Evrenin, tersine çevrilmesi ve her şeyin ilkel ateşe genişlemesi arasında salındığını varsayar. Bu, dünyanın içinde bulunduğu harekete ve sürekli değişime yol açar.

Bu akış, logo denilen bir yasa ile yönetilir. Bu, dünyanın geleceğini yönlendirir ve çoğu insan nasıl konuşacağını veya dinleyeceğini bilmese de, insanlarla konuşan işaretler verir.

Heraklitus için düzen aklın sırasıdır. Duyuların yeterli olmadığına ve zekanın kullanılması gerektiğine inanıyor, ancak buna meraklı ve eleştirel bir duruş eklemeliyiz. Zamanı temel unsur olarak kurtarır; Bu yüzden varlığın bir varlık olduğunu düşünüyor.

Parmenides (MÖ 530 - MÖ 470)

Bilgiye giden yolun iki yolu olduğunu düşünen Yunan filozofu: düşünce ve doğruluk. İkincisi, akla yatkın, birincisi bilgi olarak görünmekle birlikte çelişkilerle doludur.

Düşünce şekli, olmamak kabulünden başlar; Öte yandan, gerçek varlığın onaylanmasına dayanır. Kendi adına, olmanın doğrulanması, olmaya, değişmeye ve çokluğa karşıdır.

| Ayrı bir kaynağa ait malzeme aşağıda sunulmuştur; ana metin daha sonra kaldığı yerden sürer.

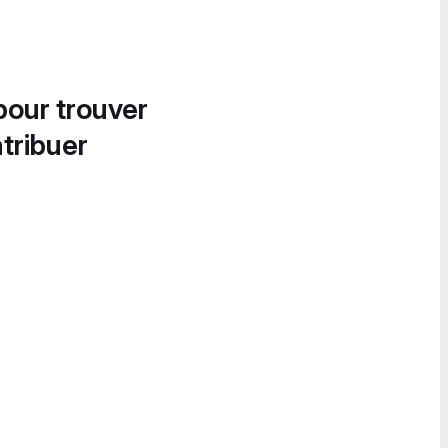
pour trouver
tribuer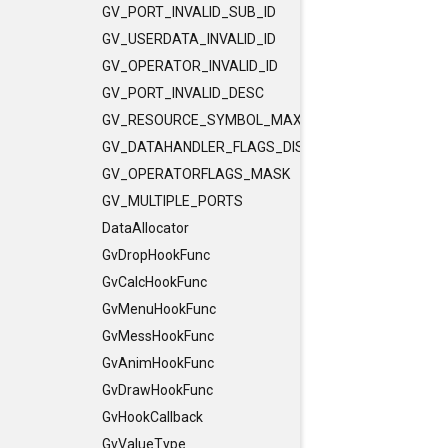
GV_PORT_INVALID_SUB_ID
GV_USERDATA_INVALID_ID
GV_OPERATOR_INVALID_ID
GV_PORT_INVALID_DESC
GV_RESOURCE_SYMBOL_MAX_LENGTH
GV_DATAHANDLER_FLAGS_DISCLEVEL
GV_OPERATORFLAGS_MASK
GV_MULTIPLE_PORTS
DataAllocator
GvDropHookFunc
GvCalcHookFunc
GvMenuHookFunc
GvMessHookFunc
GvAnimHookFunc
GvDrawHookFunc
GvHookCallback
GvValueType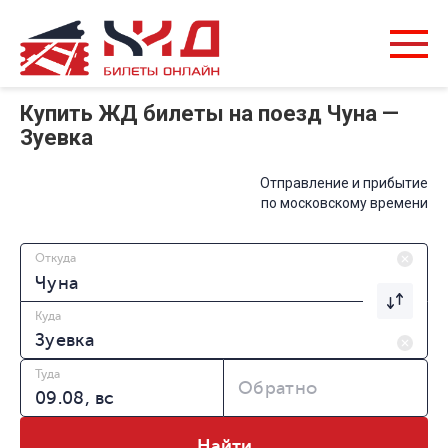
Купить ЖД билеты на поезд Чуна —
Зуевка
Отправление и прибытие
по московскому времени
Откуда
Куда
Туда
Обратно
Найти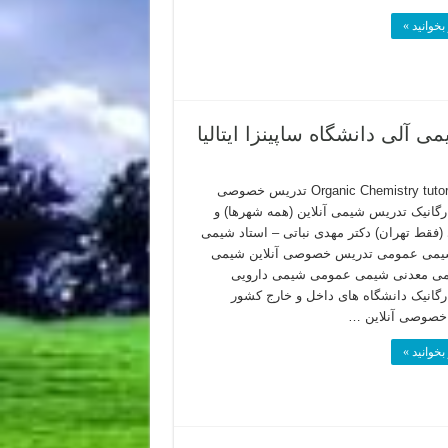
بخوانید »
آلی دانشگاه ساپینزا ایتالیا
Organic Chemistry tutor in Iran تدریس خصوصی
گانیک تدریس شیمی آنلاین (همه شهرها) و
فقط تهران) دکتر مهدی نباتی – استاد شیمی
شیمی عمومی تدریس خصوصی آنلاین شیمی
می معدنی شیمی عمومی شیمی دارویی
گانیک دانشگاه های داخل و خارج کشور
خصوصی آنلاین …
بخوانید »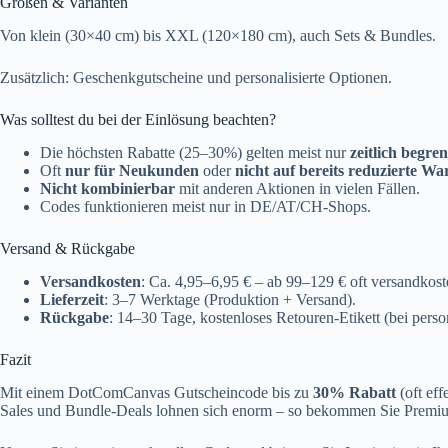
Größen & Varianten
Von klein (30×40 cm) bis XXL (120×180 cm), auch Sets & Bundles.
Zusätzlich: Geschenkgutscheine und personalisierte Optionen.
Was solltest du bei der Einlösung beachten?
Die höchsten Rabatte (25–30%) gelten meist nur
zeitlich begren
Oft
nur für Neukunden
oder
nicht auf bereits reduzierte Wa
Nicht kombinierbar
mit anderen Aktionen in vielen Fällen.
Codes funktionieren meist nur in DE/AT/CH-Shops.
Versand & Rückgabe
Versandkosten
: Ca. 4,95–6,95 € – ab 99–129 € oft versandkoste
Lieferzeit
: 3–7 Werktage (Produktion + Versand).
Rückgabe
: 14–30 Tage, kostenloses Retouren-Etikett (bei perso
Fazit
Mit einem DotComCanvas Gutscheincode bis zu
30% Rabatt
(oft ef
Sales und Bundle-Deals lohnen sich enorm – so bekommen Sie Premium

Parmenides, seleflerinin teşkil ettiği evrimle aynı fikirde değil. Bir şey değişirse, bunun şimdi daha önce olmayan, çelişkili olan bir şey olduğunu ima eder.

Bu nedenle, değişikliği onaylamak olmamak ya da tam tersi olmanın geçişini kabul etmeyi temsil eder. Ancak bu filozof için bu mümkün değil çünkü olmamak mümkün değil. Buna ek olarak, varlığın bütün, hareketsiz ve doğuştan olmasını sağlar.